A properly functioning court might mitigate these problems by ironing out inconsistencies through en banc rehearings. But the numbers game is mucking up this mechanism, too. According to the LA Times (based on interviews with judges), “Democratic appointees are likely to be more reluctant to ask for 11-judge panels to review conservative decisions because the larger en banc panels, chosen randomly, might be dominated by Republicans.”
Above, I discussed how Judge Callahan’s dissent to a denial of an en banc rehearing in Ming Dai was joined by nineactive judges. It seems patently obvious that en banc review is warranted whenever 10 judges on a circuit court want to rehear a case—after all, they’re only about 13 judges on the average bench! And yet, in Ming Dai, the Democrat-appointed judges were afraid of their *odds* to seat a favorable en banc panel. So they used their brute majority to preclude further review. This cannot be how the system is supposed to work.
What can be done about it?
At the margins, I can think of smallish remedies. For example, CA9 might change its rules so that motions and merits panels remain consistent through a single case. The idea is to allow less space for unproductive disagreement.
To similar ends, the court might turn down the temperature by regulating opinions dissenting to the denial of an en bancrehearing. Here, it bears noting that such opinions are far less common in other courts. Again, the idea would be to provide fewer chances for discord.

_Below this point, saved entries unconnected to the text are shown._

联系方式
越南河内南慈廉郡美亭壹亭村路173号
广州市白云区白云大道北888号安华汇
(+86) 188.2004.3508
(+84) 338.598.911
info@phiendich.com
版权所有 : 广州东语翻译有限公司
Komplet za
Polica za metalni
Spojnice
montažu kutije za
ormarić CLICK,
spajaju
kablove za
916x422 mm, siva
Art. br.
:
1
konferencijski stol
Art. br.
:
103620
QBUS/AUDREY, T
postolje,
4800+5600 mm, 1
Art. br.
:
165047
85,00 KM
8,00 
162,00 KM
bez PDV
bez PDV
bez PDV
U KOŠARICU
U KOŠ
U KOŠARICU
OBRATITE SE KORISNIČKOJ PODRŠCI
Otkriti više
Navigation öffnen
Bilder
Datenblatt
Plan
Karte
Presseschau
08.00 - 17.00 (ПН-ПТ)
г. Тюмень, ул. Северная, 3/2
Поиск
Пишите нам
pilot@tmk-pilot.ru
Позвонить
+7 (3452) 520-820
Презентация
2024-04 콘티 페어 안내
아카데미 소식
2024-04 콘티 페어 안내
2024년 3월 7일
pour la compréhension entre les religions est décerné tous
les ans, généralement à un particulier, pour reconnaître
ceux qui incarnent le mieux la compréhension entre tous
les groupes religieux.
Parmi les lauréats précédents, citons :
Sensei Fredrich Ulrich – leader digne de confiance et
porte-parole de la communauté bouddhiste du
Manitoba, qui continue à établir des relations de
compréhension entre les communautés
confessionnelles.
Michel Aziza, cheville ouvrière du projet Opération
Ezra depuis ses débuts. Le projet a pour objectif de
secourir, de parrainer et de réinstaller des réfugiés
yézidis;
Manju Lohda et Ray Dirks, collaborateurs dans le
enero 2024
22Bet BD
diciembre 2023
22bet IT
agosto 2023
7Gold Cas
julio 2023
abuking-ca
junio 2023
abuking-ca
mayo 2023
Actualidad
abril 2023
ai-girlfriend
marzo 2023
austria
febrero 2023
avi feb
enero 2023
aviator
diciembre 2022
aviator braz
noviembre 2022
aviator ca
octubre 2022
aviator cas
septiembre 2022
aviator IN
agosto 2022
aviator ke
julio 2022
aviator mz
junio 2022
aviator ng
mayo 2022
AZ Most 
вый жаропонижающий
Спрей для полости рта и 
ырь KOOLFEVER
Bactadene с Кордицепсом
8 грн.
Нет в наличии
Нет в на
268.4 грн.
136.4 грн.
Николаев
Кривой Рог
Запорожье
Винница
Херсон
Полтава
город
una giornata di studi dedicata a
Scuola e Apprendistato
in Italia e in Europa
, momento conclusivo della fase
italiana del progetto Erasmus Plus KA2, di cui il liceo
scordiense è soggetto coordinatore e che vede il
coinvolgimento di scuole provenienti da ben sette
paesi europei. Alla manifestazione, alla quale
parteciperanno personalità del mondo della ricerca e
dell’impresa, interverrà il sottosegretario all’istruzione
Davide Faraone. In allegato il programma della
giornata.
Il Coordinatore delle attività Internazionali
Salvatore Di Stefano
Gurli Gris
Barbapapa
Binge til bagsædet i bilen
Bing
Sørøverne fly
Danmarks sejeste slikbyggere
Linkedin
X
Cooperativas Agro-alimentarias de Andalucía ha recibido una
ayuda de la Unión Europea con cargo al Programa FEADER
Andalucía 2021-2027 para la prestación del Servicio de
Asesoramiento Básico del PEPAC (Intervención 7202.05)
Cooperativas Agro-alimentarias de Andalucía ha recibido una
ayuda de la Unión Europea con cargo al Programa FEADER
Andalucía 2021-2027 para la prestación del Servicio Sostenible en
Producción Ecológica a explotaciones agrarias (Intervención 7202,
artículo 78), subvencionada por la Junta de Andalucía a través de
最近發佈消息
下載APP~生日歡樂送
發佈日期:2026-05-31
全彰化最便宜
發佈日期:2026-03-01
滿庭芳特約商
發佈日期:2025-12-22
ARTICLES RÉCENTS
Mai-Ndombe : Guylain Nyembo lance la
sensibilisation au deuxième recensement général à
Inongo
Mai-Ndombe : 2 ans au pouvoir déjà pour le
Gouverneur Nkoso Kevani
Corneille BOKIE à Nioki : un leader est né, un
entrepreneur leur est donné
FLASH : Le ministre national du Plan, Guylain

Perhaps Trump will lose in 2020, which would reduce the flow of high-profile immigration controversies being piped into the Ninth Circuit and thereby alleviate the tension on the court.

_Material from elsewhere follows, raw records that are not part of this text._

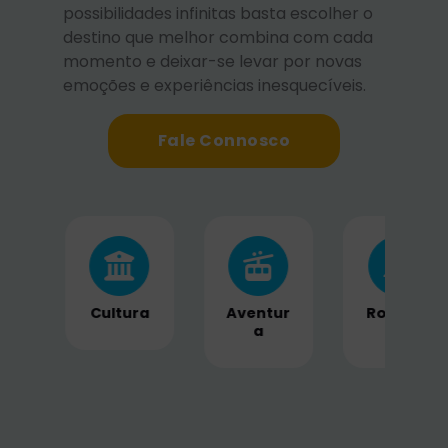
possibilidades infinitas basta escolher o
destino que melhor combina com cada
momento e deixar-se levar por novas
emoções e experiências inesquecíveis.
Fale Connosco
ra
Aventur
Romanc
Naturez
a
e
a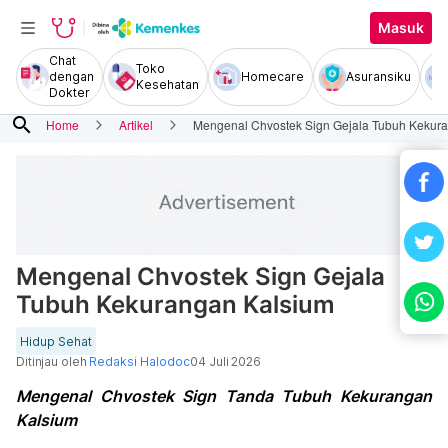
Masuk
Chat
Toko
dengan
Homecare
Asuransiku
Kesehatan
Dokter
search
Home
Artikel
Mengenal Chvostek Sign Gejala Tubuh Kekur
Mengenal Chvostek Sign Gejala
Tubuh Kekurangan Kalsium
Hidup Sehat
Ditinjau oleh
Redaksi Halodoc
04 Juli 2026
Mengenal Chvostek Sign Tanda Tubuh Kekurangan
Kalsium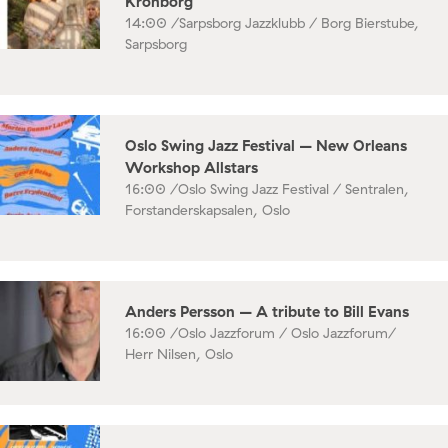
Kronborg
14:00 /
Sarpsborg Jazzklubb / Borg Bierstube,
Sarpsborg
Oslo Swing Jazz Festival – New Orleans
Workshop Allstars
16:00 /
Oslo Swing Jazz Festival / Sentralen,
Forstanderskapsalen, Oslo
Anders Persson – A tribute to Bill Evans
16:00 /
Oslo Jazzforum / Oslo Jazzforum/
Herr Nilsen, Oslo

If, however, Trump gets reelected, then I’m not sure the situation won’t become untenable. In such a circumstance, I fear two mini courts could become entrenched within CA9. Were this to occur, then the case for breaking up the court would become very powerful indeed.
Bold Clerical Error
On March 23rd, a three-judge panel sua sponte invoked the All Writs Act and ordered a detained immigrant released due to the threat of COVID-19 at an immigration detention center. The order was published, which would render it precedential. Of course, such a precedential decision would have a huge impact on immigration policy. It was, therefore, a bit strange that the order was so short and cursory.
Well, the mystery was quickly put to rest. The next day, the court de-published the order. The panel explained that there had been a “clerical error.”